Study material Block Start

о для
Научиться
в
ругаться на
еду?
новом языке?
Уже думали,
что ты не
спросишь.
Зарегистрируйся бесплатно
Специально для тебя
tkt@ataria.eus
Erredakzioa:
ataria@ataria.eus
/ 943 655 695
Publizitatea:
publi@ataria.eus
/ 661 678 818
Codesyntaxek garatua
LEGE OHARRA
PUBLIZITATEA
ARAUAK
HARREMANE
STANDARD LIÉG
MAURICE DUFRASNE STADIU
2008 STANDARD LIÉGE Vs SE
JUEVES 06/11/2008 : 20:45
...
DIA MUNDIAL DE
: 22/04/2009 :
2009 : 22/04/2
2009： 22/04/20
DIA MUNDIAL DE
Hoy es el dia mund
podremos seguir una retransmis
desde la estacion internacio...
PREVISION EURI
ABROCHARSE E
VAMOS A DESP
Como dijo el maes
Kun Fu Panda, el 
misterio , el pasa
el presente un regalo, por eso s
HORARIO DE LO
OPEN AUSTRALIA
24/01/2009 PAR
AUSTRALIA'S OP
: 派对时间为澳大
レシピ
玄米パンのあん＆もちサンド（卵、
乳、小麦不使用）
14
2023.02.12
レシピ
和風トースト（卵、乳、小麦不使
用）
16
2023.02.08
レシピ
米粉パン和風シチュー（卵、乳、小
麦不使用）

Study material Block End
Study material Block Start

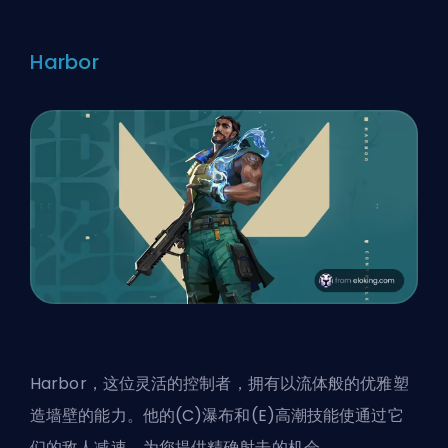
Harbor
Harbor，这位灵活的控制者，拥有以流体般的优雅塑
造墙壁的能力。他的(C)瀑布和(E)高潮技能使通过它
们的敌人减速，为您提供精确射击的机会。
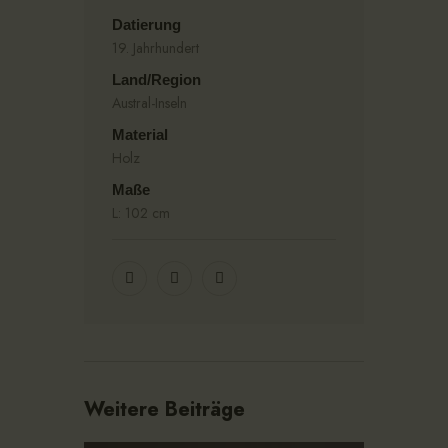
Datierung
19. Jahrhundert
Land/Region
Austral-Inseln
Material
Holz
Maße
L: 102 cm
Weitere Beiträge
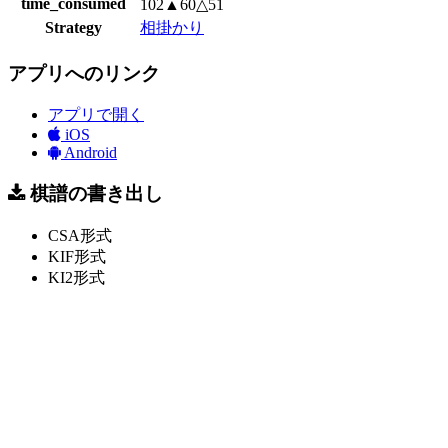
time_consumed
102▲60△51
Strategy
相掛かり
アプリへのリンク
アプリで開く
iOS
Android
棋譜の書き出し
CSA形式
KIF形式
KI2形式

Study material Block End

• Task objective
Show the lines of the material that contain the word "STANDARD".

• Your response
STANDARD LIÉG
2008 STANDARD LIÉGE Vs SE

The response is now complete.